* **EXERCISE**: Output only the stretch of the listing that starts at the line containing "zwiększyła się moc" and ends at the line containing "na wyjątkowy krajobraz, szerokie", reproduced exactly with both ends.

============================================================

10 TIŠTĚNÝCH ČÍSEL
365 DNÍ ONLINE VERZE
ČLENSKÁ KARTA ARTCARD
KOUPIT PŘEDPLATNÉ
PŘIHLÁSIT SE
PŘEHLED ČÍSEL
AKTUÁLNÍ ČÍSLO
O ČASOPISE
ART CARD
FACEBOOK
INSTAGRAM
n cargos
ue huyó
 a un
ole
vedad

============================================================

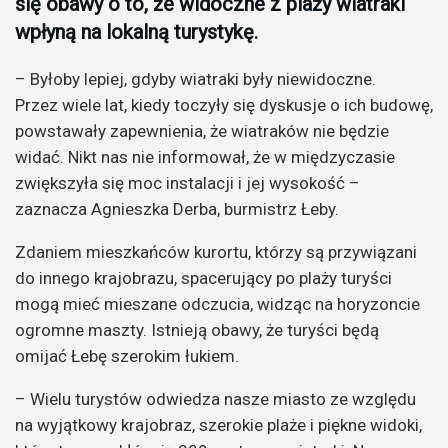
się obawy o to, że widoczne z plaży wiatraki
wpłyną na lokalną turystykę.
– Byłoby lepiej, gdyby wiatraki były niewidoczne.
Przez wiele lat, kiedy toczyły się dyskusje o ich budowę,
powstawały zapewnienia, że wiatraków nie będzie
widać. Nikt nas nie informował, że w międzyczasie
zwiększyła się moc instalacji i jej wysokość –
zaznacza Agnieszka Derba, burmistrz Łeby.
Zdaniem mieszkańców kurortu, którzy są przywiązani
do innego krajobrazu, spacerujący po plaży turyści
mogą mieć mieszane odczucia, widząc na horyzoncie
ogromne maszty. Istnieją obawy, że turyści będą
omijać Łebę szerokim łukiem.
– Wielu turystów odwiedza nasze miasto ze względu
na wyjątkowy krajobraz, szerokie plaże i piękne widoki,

============================================================

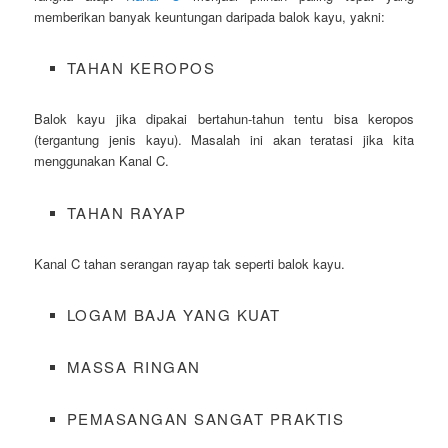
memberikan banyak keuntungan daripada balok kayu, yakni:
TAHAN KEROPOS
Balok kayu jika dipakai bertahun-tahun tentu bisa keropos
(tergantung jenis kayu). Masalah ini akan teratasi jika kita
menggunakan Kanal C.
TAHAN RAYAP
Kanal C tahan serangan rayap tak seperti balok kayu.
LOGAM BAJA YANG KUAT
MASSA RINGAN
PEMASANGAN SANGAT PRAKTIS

============================================================

* **ANSWER TO THIS PROBLEM**:
zwiększyła się moc instalacji i jej wysokość –
zaznacza Agnieszka Derba, burmistrz Łeby.
Zdaniem mieszkańców kurortu, którzy są przywiązani
do innego krajobrazu, spacerujący po plaży turyści
mogą mieć mieszane odczucia, widząc na horyzoncie
ogromne maszty. Istnieją obawy, że turyści będą
omijać Łebę szerokim łukiem.
– Wielu turystów odwiedza nasze miasto ze względu
na wyjątkowy krajobraz, szerokie plaże i piękne widoki,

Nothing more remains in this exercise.